An ideology is supposed to be a set of ideas. Padilla’s version is a single instruction: sumunod. A platform can be questioned. A doctrine can be debated. But a command cannot—because the whole point is to stop thinking and start saluting.
And notice the trick: he insists it’s “not persona,” then immediately proves it is—because his “ideology” has one source of authority: one man who can “utos.”
That is not ideology. That is a personal rule packaged as national direction.
“Ideology ng pagbabago” is not a principle. It’s a blank check.
“Pagbabago” sounds wholesome because it is conveniently empty. Empty words are useful: they can justify anything—policy, impunity, vengeance, opportunism—depending on who holds the mic that day.

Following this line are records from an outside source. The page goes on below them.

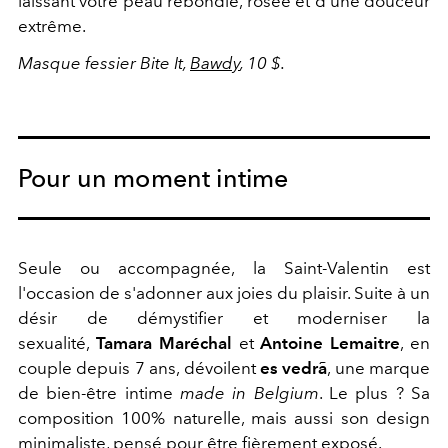
laissant votre peau rebondie, rosée et d'une douceur
extrême.
Masque fessier Bite It,
Bawdy
, 10 $.
Pour un moment intime
Seule ou accompagnée, la Saint-Valentin est
l'occasion de s'adonner aux joies du plaisir. Suite à un
désir de démystifier et moderniser la
sexualité,
Tamara Maréchal
et
Antoine Lemaitre
, en
couple depuis 7 ans, dévoilent
es vedrã
, une marque
de bien-être intime
made in Belgium
. Le plus ? Sa
composition 100% naturelle, mais aussi son design
minimaliste, pensé pour être fièrement exposé.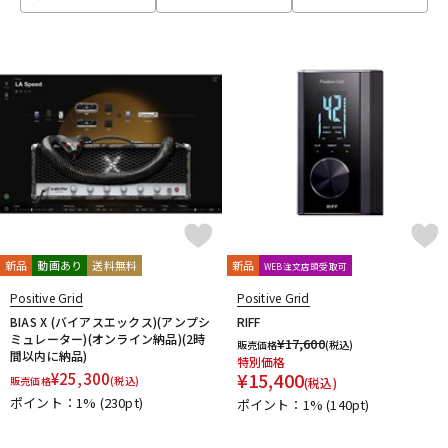
ベース
ウクレレ
ドラム
パーカッション
キーボード
電子ピアノ
管楽器
その他楽器
新品
動画あり
送料無料
新品
WEB注文店頭受取可
Positive Grid
Positive Grid
アンプ
エフェクター
BIAS X (バイアスエックス)(アンプシ
RIFF
ミュレーター)(オンライン納品)(2時
¥
17,600
販売価格
(税込)
間以内に納品)
特別価格
¥
15,400
¥
25,300
販売価格
(税込)
(税込)
DJ機器
DTM
ポイント：1%
(230pt)
ポイント：1%
(140pt)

If Dutertism is indeed an ideology, then define it like an adult:
What are its core beliefs on due process?
On human rights?
On checks and balances?
On accountability when the state abuses power?
Padilla does not answer those questions because the “ideology” doesn’t need answers. It needs loyalty.
This is the most dangerous political conversion in the Philippines
We’ve seen personality politics. What Padilla is normalizing is worse: the attempt to convert a leader’s name into a permanent identity that followers inherit and defend—like a brand you don’t argue with.
He doesn’t say, “I support a policy agenda.”
He says, I take orders.
That is how democracies degrade without a coup. Not with tanks. With senators acting like messengers of one political household.
The civic punchline
If Duterte is an “ideology,” then this is what it really means in practice:
The leader’s instinct becomes the law. The follower’s loyalty becomes a virtue. And dissent becomes betrayal.
That’s not “pagbabago.” That’s the oldest scam in politics: obedience dressed up as renewal.